• **PROVIDED RECORDS**
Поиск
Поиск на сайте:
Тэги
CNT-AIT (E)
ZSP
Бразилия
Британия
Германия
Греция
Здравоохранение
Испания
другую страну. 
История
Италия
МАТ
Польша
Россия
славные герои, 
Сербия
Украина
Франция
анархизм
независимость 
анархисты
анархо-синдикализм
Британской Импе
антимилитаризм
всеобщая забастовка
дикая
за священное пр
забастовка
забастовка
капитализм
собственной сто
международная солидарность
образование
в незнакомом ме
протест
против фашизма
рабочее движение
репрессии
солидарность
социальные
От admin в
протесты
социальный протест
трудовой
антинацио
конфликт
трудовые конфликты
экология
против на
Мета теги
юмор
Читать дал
==
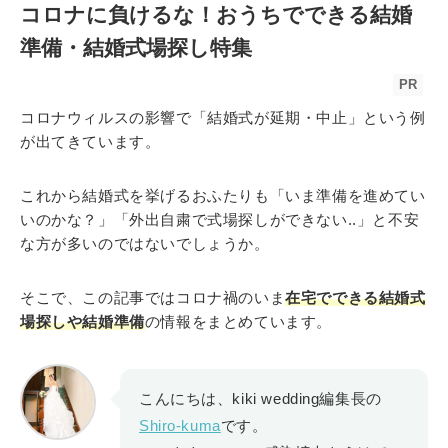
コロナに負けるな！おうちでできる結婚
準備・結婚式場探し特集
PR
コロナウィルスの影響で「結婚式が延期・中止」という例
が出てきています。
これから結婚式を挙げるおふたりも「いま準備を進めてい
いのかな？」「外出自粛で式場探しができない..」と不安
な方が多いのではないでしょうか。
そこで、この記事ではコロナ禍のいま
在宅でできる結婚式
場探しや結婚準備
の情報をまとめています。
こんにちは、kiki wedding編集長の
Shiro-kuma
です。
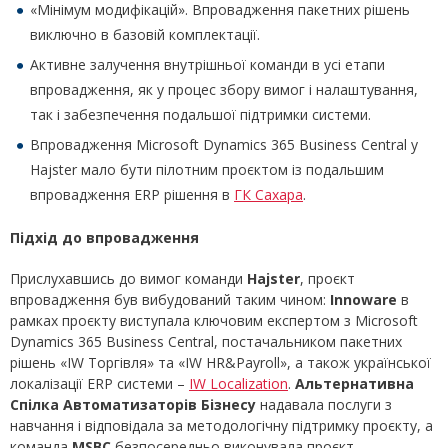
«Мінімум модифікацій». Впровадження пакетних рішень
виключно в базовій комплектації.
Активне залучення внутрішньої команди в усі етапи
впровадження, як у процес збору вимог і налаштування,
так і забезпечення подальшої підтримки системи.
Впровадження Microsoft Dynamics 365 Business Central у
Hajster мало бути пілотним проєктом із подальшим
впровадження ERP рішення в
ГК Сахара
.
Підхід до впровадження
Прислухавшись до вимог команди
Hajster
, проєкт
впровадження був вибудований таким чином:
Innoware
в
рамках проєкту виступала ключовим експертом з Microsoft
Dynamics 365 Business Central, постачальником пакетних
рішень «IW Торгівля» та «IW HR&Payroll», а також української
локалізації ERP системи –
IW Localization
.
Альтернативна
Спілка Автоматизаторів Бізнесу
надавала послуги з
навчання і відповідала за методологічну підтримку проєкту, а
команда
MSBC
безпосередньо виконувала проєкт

• **EXERCISE AIM**
All lines that contain the word "Hajster" must be copied from the records above.

• **WRITTEN REPLY**
Hajster мало бути пілотним проєктом із подальшим
Hajster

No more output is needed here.